* _ASSIGNED TASK_: A verbatim copy of every entry is required.

* _EXTRACTED DATA_:
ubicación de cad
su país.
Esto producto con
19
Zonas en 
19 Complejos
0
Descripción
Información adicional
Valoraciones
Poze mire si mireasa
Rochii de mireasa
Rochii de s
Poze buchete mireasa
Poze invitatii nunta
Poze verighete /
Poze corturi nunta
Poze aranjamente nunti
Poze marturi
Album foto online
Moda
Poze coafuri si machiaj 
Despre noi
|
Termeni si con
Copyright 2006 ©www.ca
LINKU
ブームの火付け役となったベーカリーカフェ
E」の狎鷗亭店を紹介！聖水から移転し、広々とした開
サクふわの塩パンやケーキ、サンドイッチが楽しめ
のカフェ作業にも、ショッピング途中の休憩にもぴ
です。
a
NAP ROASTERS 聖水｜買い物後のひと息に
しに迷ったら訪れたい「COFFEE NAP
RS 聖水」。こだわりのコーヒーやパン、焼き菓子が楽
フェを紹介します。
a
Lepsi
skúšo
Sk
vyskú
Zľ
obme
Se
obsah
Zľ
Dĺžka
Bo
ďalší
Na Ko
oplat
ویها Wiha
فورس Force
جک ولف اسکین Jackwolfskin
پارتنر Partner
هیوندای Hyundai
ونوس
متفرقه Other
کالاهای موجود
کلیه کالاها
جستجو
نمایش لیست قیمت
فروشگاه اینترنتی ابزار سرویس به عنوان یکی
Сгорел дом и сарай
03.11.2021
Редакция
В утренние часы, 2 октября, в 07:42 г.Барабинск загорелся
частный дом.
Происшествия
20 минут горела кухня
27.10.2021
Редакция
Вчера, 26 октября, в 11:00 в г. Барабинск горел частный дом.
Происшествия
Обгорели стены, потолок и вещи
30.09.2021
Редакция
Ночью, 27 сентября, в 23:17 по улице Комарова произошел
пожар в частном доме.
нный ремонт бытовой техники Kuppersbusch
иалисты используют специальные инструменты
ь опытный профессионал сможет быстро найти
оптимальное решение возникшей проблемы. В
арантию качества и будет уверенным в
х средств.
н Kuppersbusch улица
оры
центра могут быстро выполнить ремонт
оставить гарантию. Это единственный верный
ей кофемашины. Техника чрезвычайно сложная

* _SOLUTION_:
ubicación de cad
su país.
Esto producto con
19
Zonas en 
19 Complejos
0
Descripción
Información adicional
Valoraciones
Poze mire si mireasa
Rochii de mireasa
Rochii de s
Poze buchete mireasa
Poze invitatii nunta
Poze verighete /
Poze corturi nunta
Poze aranjamente nunti
Poze marturi
Album foto online
Moda
Poze coafuri si machiaj 
Despre noi
|
Termeni si con
Copyright 2006 ©www.ca
LINKU
ブームの火付け役となったベーカリーカフェ
E」の狎鷗亭店を紹介！聖水から移転し、広々とした開
サクふわの塩パンやケーキ、サンドイッチが楽しめ
のカフェ作業にも、ショッピング途中の休憩にもぴ
です。
a
NAP ROASTERS 聖水｜買い物後のひと息に
しに迷ったら訪れたい「COFFEE NAP
RS 聖水」。こだわりのコーヒーやパン、焼き菓子が楽
フェを紹介します。
a
Lepsi
skúšo
Sk
vyskú
Zľ
obme
Se
obsah
Zľ
Dĺžka
Bo
ďalší
Na Ko
oplat
ویها Wiha
فورس Force
جک ولف اسکین Jackwolfskin
پارتنر Partner
هیوندای Hyundai
ونوس
متفرقه Other
کالاهای موجود
کلیه کالاها
جستجو
نمایش لیست قیمت
فروشگاه اینترنتی ابزار سرویس به عنوان یکی
Сгорел дом и сарай
03.11.2021
Редакция
В утренние часы, 2 октября, в 07:42 г.Барабинск загорелся
частный дом.
Происшествия
20 минут горела кухня
27.10.2021
Редакция
Вчера, 26 октября, в 11:00 в г. Барабинск горел частный дом.
Происшествия
Обгорели стены, потолок и вещи
30.09.2021
Редакция
Ночью, 27 сентября, в 23:17 по улице Комарова произошел
пожар в частном доме.
нный ремонт бытовой техники Kuppersbusch
иалисты используют специальные инструменты
ь опытный профессионал сможет быстро найти
оптимальное решение возникшей проблемы. В
арантию качества и будет уверенным в
х средств.
н Kuppersbusch улица
оры
центра могут быстро выполнить ремонт
оставить гарантию. Это единственный верный
ей кофемашины. Техника чрезвычайно сложная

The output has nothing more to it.